## TASK DIRECTIONS
Once you find the line with "usage during times" in the data that follows, repeat it and every line after it exactly, through the line with "Enter your ZIP code to find".

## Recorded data
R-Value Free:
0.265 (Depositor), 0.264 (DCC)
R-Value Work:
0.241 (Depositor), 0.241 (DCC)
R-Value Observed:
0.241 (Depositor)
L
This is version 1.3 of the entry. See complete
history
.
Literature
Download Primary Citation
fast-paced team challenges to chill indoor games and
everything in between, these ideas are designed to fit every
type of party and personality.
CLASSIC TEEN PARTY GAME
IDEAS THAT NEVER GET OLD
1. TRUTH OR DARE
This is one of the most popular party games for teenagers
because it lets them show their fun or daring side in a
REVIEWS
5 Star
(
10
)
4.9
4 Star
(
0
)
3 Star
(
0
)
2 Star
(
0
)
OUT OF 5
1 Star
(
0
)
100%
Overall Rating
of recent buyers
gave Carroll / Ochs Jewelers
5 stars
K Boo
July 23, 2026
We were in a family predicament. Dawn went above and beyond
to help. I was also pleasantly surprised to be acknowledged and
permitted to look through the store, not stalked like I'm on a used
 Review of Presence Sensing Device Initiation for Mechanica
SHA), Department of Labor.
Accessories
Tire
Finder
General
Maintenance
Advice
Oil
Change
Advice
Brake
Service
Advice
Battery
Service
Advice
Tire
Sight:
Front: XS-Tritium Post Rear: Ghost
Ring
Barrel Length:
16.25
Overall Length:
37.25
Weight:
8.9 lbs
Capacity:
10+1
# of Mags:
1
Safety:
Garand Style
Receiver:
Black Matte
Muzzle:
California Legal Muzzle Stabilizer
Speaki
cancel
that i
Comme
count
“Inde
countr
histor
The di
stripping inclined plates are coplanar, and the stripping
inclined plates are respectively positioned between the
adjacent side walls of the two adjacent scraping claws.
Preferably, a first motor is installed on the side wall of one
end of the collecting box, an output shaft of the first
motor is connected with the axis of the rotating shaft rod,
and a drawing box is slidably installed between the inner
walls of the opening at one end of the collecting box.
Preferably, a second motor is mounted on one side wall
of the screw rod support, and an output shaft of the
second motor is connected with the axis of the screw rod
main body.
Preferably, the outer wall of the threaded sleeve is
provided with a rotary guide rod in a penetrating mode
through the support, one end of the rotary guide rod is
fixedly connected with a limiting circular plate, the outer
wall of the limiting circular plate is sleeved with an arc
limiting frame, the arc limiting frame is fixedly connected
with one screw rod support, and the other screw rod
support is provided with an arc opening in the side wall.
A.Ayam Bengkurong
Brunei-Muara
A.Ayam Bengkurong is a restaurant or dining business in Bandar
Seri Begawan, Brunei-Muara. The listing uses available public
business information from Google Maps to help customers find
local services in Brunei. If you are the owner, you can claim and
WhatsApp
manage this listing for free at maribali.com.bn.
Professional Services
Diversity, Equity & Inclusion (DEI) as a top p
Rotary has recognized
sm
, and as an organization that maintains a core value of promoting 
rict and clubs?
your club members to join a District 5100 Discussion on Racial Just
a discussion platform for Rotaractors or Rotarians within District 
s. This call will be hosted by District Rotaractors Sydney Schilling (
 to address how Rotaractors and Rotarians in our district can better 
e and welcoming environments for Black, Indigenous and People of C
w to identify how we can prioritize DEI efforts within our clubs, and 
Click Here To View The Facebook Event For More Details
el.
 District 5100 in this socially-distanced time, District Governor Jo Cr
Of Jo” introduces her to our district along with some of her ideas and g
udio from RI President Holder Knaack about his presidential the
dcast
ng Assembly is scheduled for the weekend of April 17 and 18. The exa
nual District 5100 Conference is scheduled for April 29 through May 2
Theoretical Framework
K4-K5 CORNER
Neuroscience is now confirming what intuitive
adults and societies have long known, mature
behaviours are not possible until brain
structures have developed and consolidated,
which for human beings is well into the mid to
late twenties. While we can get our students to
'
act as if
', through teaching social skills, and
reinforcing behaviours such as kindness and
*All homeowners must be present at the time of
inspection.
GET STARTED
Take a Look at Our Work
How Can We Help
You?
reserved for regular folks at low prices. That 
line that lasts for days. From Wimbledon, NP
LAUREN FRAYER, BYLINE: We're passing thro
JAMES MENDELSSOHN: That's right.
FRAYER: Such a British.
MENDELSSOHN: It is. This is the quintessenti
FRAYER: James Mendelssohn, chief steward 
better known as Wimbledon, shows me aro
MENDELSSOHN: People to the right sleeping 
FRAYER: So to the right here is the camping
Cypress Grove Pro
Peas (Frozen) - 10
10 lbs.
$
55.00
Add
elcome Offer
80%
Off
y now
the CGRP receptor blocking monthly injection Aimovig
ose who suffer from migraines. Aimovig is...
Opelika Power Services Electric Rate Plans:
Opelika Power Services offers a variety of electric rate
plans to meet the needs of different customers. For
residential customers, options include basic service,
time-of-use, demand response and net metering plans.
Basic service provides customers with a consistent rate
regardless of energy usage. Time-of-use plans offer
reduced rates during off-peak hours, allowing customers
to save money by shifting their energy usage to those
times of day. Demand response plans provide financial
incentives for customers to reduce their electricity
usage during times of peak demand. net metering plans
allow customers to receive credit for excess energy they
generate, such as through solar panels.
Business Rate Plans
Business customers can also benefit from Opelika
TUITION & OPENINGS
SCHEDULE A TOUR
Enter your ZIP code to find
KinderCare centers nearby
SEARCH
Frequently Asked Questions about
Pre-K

## SOLUTION
usage during times of peak demand. net metering plans
allow customers to receive credit for excess energy they
generate, such as through solar panels.
Business Rate Plans
Business customers can also benefit from Opelika
TUITION & OPENINGS
SCHEDULE A TOUR
Enter your ZIP code to find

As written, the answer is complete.